If you are a parent or guardian and believe that your child has provided personal data to us through a sportsbook operator's platform, please contact us immediately using the details in Section 11 below, and we will take prompt action to investigate and delete the data.

BetFlow Payments Ltd has appointed a Data Protection Officer (DPO) in accordance with Article 37 of the GDPR. Our DPO is responsible for overseeing our data protection strategy and ensuring compliance with applicable data protection laws.

You may contact our Data Protection Officer for any questions, concerns, or requests relating to this Privacy Policy or our processing of your personal data using the following details:

Data Protection Officer BetFlow Payments Ltd Level 3, Quantum House 75 Abate Rigord Street Ta' Xbiex XBX 1120, Malta Email: dpo@betflow.io

If you are unsatisfied with our response to a data protection concern, you have the right to lodge a complaint with the Office of the Information and Data Protection Commissioner (IDPC) in Malta, which is the supervisory authority responsible for data protection in Malta. The IDPC can be contacted at idpc.org.mt.

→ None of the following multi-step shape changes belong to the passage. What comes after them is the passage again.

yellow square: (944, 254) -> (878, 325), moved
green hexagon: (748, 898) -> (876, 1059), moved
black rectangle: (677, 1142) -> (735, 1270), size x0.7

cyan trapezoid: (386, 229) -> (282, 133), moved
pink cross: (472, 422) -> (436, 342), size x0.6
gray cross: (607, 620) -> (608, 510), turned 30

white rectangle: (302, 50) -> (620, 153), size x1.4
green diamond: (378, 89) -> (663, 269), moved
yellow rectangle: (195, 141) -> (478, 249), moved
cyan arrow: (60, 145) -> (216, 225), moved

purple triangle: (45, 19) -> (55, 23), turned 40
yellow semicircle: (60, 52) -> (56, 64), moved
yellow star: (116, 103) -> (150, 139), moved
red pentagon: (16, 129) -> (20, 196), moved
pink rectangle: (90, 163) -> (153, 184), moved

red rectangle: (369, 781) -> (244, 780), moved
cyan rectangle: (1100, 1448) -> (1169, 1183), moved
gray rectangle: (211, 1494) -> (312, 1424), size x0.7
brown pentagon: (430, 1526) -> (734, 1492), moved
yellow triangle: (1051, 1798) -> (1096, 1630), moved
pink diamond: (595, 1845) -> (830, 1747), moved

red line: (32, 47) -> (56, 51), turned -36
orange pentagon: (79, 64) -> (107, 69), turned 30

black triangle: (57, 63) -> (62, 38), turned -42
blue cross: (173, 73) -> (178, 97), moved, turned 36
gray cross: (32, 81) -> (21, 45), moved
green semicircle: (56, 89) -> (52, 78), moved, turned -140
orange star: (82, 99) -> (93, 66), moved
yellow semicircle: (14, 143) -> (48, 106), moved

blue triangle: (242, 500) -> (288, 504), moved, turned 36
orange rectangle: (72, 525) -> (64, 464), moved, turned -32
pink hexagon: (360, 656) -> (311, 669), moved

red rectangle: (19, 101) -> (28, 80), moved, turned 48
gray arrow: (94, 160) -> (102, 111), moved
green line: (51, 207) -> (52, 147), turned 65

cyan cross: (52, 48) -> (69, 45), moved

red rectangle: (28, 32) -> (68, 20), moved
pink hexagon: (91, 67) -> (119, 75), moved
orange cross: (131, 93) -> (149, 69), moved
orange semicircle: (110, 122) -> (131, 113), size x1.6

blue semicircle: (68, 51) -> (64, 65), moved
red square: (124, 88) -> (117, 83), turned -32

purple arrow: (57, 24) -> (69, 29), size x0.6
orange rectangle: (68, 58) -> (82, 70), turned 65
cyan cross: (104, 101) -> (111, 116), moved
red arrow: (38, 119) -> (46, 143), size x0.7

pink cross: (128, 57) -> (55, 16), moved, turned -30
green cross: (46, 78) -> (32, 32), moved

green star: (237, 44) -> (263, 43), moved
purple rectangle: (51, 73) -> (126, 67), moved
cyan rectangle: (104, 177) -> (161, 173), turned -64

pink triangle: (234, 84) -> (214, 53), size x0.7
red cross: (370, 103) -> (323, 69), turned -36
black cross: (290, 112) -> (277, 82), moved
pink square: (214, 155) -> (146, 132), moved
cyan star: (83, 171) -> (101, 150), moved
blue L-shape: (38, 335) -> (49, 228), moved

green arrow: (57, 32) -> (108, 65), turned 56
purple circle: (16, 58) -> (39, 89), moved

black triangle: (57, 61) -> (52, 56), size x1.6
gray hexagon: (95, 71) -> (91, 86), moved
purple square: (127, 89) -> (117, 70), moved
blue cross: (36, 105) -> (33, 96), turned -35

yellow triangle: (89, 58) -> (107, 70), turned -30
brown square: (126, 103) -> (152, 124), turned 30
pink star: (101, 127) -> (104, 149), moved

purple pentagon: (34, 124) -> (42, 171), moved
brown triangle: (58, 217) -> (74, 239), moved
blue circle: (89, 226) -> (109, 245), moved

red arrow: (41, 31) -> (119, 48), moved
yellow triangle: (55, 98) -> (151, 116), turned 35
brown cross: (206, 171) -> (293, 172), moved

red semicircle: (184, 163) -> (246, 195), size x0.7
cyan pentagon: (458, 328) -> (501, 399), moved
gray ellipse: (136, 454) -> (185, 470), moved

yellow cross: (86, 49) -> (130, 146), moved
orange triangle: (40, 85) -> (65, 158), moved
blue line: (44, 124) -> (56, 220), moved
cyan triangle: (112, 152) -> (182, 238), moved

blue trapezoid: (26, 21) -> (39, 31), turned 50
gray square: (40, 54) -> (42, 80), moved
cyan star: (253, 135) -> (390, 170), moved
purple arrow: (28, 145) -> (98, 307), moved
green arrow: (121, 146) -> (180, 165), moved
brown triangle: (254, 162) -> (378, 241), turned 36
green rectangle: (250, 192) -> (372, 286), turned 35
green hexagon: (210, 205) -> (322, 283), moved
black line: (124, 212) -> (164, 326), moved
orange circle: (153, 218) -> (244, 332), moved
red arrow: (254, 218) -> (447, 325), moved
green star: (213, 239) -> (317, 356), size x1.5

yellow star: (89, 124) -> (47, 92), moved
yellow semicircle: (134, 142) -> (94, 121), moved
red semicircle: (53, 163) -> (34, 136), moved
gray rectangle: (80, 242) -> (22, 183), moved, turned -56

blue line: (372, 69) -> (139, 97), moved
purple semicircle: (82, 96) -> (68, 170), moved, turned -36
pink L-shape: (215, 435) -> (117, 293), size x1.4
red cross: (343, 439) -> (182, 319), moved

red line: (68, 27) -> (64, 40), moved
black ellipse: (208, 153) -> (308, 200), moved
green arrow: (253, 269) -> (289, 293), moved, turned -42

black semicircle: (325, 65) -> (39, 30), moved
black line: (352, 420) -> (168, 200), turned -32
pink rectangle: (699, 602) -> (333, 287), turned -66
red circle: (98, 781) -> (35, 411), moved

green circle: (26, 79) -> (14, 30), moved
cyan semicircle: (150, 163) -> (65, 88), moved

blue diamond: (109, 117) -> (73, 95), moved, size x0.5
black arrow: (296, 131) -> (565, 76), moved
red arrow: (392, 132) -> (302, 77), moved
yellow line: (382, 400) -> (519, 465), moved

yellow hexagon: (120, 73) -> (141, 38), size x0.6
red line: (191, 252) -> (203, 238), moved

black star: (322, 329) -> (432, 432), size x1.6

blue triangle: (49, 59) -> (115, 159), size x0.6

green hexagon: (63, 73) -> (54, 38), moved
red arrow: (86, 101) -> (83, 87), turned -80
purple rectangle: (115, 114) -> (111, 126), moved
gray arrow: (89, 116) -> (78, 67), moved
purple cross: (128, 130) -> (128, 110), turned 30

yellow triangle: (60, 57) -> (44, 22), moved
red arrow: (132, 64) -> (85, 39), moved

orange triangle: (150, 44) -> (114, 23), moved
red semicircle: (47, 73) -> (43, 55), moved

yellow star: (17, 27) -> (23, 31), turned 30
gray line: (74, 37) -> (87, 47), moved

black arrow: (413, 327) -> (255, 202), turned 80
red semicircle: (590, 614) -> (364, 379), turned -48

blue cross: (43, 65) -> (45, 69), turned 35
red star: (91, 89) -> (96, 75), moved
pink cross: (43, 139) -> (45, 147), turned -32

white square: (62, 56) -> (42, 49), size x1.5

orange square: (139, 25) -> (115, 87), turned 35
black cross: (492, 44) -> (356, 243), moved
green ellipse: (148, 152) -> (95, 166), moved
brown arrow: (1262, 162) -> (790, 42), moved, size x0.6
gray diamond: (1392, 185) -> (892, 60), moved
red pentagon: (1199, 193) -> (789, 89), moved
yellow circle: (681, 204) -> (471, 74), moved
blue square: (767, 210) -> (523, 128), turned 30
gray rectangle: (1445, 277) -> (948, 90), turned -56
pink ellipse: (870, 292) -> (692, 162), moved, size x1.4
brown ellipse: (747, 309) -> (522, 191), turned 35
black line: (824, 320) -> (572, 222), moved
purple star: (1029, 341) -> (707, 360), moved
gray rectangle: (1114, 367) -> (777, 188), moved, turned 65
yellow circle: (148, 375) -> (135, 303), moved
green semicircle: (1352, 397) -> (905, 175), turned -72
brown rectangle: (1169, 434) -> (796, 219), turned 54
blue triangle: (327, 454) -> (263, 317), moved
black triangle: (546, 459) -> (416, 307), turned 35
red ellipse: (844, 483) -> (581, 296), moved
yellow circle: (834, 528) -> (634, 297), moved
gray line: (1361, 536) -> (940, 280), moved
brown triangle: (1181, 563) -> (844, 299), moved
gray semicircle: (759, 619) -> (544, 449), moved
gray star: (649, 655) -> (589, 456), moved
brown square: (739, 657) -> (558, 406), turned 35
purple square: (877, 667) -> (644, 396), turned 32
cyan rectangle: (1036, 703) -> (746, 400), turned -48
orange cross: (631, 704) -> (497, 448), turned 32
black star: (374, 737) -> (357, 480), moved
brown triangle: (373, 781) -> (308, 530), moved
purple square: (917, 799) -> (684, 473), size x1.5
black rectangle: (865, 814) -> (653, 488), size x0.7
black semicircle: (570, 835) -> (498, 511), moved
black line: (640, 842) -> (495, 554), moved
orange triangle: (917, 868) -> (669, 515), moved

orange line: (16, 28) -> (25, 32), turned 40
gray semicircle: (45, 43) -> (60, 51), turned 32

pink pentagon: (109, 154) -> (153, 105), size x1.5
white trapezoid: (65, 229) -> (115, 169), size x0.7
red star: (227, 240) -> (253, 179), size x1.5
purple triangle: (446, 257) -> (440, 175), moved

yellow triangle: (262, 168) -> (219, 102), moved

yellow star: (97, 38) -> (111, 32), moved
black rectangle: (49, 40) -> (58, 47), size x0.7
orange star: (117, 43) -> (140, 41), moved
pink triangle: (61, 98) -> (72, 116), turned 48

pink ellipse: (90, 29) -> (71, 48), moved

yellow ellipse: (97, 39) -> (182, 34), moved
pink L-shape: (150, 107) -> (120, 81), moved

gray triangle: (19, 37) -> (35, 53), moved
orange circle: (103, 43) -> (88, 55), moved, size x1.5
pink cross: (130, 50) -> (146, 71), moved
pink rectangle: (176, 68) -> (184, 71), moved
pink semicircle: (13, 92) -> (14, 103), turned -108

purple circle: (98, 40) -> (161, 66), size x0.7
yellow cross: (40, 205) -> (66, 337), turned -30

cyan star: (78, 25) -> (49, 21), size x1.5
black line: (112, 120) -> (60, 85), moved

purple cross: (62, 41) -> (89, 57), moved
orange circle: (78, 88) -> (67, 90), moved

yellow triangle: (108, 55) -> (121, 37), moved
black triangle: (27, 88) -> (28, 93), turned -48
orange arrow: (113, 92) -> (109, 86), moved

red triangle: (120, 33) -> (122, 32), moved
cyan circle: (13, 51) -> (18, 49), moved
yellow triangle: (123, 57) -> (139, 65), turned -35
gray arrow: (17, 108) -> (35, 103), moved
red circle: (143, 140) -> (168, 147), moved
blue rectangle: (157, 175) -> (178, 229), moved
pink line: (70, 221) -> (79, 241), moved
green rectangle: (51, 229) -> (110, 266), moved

You also have the right to lodge a complaint with the supervisory authority in the EU Member State of your habitual residence, place of work, or place of the alleged infringement.

This Privacy Policy was last updated on January 15, 2026 and will be reviewed at least annually to ensure it remains accurate and up to date. We will notify you of any material changes to this policy by posting the updated version on our website and, where appropriate, by email.